**WORK TO BE COMPLETED**
Only one span belongs in the answer: the line holding "stu plecak. Innymi" through the last line of the entries below, retyped exactly.

[Transcribed page contents]
◇ ◇ ◇ ◇ ◇

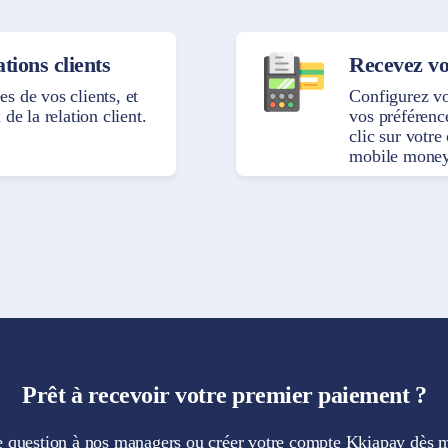
tions clients
Recevez vo
s de vos clients, et
Configurez v
de la relation client.
vos préférenc
clic sur votr
mobile money
Prêt à recevoir votre premier paiement ?
 question à nos managers ou créer votre compte Kkiapay dès 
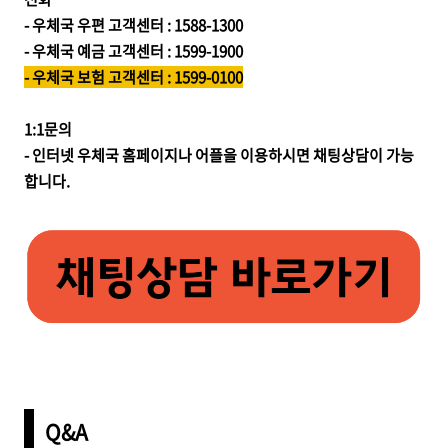
- 우체국 우편 고객센터 : 1588-1300
- 우체국 예금 고객센터 : 1599-1900
- 우체국 보험 고객센터 : 1599-0100
1:1문의
- 인터넷 우체국 홈페이지나 어플을 이용하시면 채팅상담이 가능
합니다.
Q&A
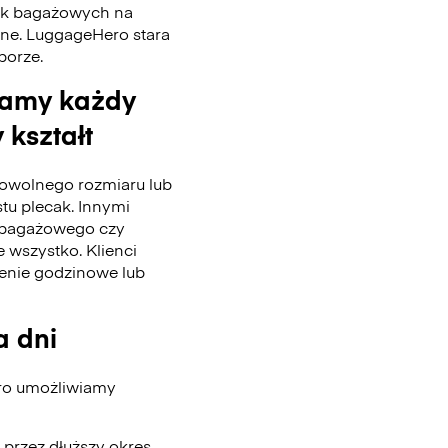
tek bagażowych na
nne. LuggageHero stara
 porze.
wamy każdy
 kształt
wolnego rozmiaru lub
stu plecak. Innymi
u bagażowego czy
 wszystko. Klienci
enie godzinowe lub
a dni
ero umożliwiamy
przez dłuższy okres.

◇ ◇ ◇ ◇ ◇

**ANSWER TO THE PROBLEM**
stu plecak. Innymi
u bagażowego czy
 wszystko. Klienci
enie godzinowe lub
a dni
ero umożliwiamy
przez dłuższy okres.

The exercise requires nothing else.